© Illustration Liane Heinze
Ich habe Jolanda im Café Berger getroffen. Es war das erste Mal in diesem Jahr, das wir draußen auf den Gartenbänken sitzen konnten. Über den Armlehnen hingen noch die Wolldecken vom Winter, aber Jolandas Nase und ihre Wangen waren schon mit Sommersprossen übersäht. Das ist in jedem Jahr das Startsignal für den Frühling. Ihre Augen glühten wie sattes Moos im Sommer.

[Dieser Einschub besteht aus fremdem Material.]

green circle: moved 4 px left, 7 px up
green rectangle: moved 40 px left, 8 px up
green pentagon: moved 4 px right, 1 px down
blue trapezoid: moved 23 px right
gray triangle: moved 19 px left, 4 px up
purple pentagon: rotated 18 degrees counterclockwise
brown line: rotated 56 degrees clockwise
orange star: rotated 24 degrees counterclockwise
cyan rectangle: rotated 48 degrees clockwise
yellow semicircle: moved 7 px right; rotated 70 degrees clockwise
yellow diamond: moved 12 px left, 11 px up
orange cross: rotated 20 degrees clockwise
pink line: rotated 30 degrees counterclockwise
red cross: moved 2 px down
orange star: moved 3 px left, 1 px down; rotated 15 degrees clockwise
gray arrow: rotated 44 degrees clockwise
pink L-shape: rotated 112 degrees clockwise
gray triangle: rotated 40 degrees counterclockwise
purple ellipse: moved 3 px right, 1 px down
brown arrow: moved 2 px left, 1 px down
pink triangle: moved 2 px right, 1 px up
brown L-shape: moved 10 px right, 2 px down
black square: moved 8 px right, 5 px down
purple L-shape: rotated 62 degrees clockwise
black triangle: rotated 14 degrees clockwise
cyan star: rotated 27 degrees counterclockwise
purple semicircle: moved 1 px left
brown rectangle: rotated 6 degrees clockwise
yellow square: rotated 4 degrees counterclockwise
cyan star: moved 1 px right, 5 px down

„Was meint Leon, wenn er sagt: Etwas zusammen aufbauen? Ist doch logisch, dass man als Paar etwas zusammen aufbaut, oder? Das geschieht doch von selbst“, fragte ich die zukünftige Kriminalistin.
Jolanda zündete sich eine Zigarette an. Sie stieß energisch den ersten Rauch aus. „Du wirkst immer etwas abwesend, Mama. Egal wo du bist, du bleibst am Rand. Wahrscheinlich fürchtet er, dass du dich eines Tages auflöst, dass er sich umschaut und du bist verschwunden.“
Sie musterte kritisch die Vorgänge hinter dem Tresen.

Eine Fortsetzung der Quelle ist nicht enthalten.